Hi Kelly. Take it easy : ) In your culture, church, with your kids. What works for you in what well intentioned people have said may work for your son for a while. But I doubt it will be for long. That’s OK. There are far more important things than what differentiates us. My beloved stepson and I have utterly different views, positions, beliefs; far more polarized than what you have yet with your son, but I treasure our relationship too much for them to ever come between us. I always find a way with him. Thanks be to God.

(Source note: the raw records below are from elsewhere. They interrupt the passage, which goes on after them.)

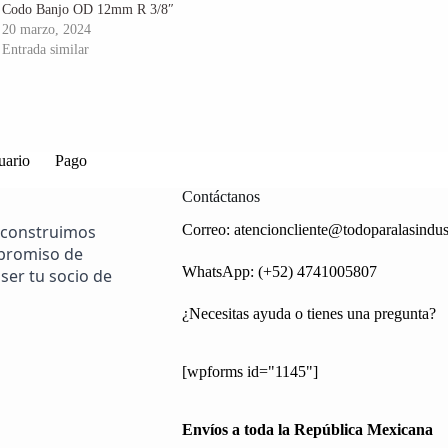
Codo Banjo OD 12mm R 3/8″
20 marzo, 2024
Entrada similar
uario
Pago
Contáctanos
 construimos
Correo:
atencioncliente@todoparalasindus
mpromiso de
WhatsApp: (+52) 4741005807
ser tu socio de
¿Necesitas ayuda o tienes una pregunta?
[wpforms id="1145"]
Envíos a toda la República Mexicana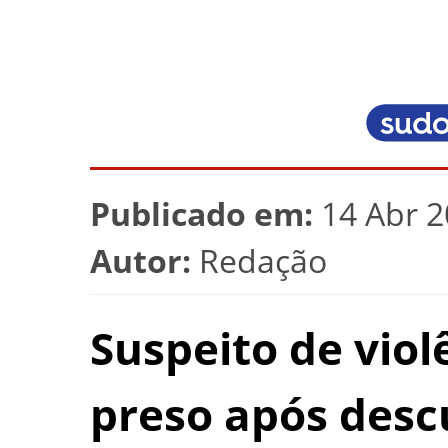
Publicado em:
14 Abr 2
Autor:
Redação
Suspeito de viol
preso após des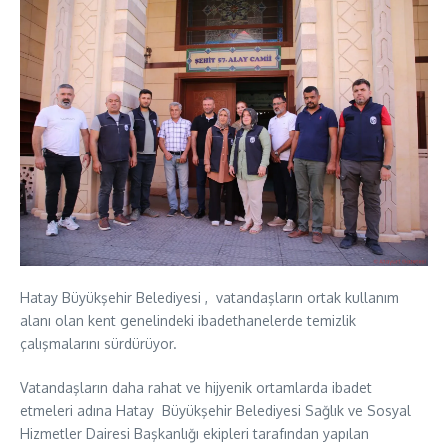
Hatay Büyükşehir Belediyesi , vatandaşların ortak kullanım
alanı olan kent genelindeki ibadethanelerde temizlik
çalışmalarını sürdürüyor.
Vatandaşların daha rahat ve hijyenik ortamlarda ibadet
etmeleri adına Hatay Büyükşehir Belediyesi Sağlık ve Sosyal
Hizmetler Dairesi Başkanlığı ekipleri tarafından yapılan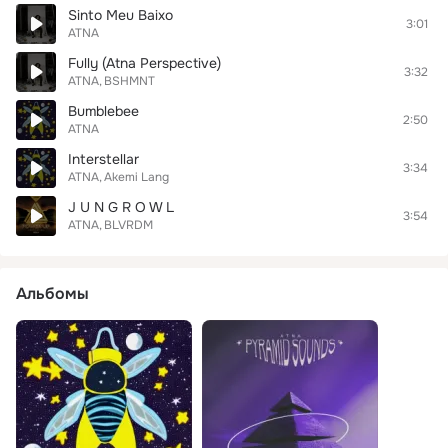
Sinto Meu Baixo
3:01
ATNA
Fully (Atna Perspective)
3:32
ATNA
BSHMNT
Bumblebee
2:50
ATNA
Interstellar
3:34
ATNA
Akemi Lang
J U N G R O W L
3:54
ATNA
BLVRDM
Альбомы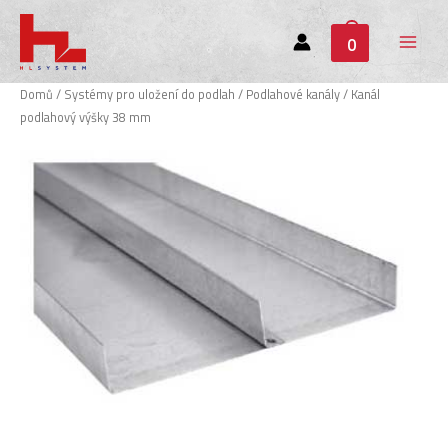
0
Main
Menu
Domů
/
Systémy pro uložení do podlah
/
Podlahové kanály
/ Kanál
podlahový výšky 38 mm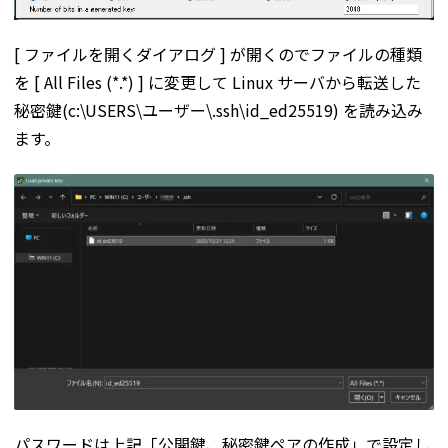
[ ファイルを開くダイアログ ] が開くのでファイルの種類
を [ All Files (*.*) ] に変更して Linux サーバから転送した
秘密鍵(c:\USERS\ユーザー\.ssh\id_ed25519) を読み込み
ます。
パスワードは上記「公開鍵、秘密鍵ペアの作成」で設定し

It’s something many have faced.

For me my processes was this. The first thing I started to notice as I started digging deeper was that the Bible mentions things , such as stories and books, that the bible does not mention elsewhere.

Few examples.

Joshua 10:13

13 So the sun stood still, and the moon stopped,
Until the nation avenged themselves of their enemies.
Is it not written in the book of Jashar? And the sun stopped in the middle of the sky and did not hasten to go down for about a whole day.

The Bible mentions this book in a few places, including the New Testament. But it’s not in the Bible. There is a book with that name but it was rejected.

Jude 9

9 But Michael the archangel, when he disputed with the devil and argued about the body of Moses, did not dare pronounce against him a railing judgment, but said, “The Lord rebuke you!”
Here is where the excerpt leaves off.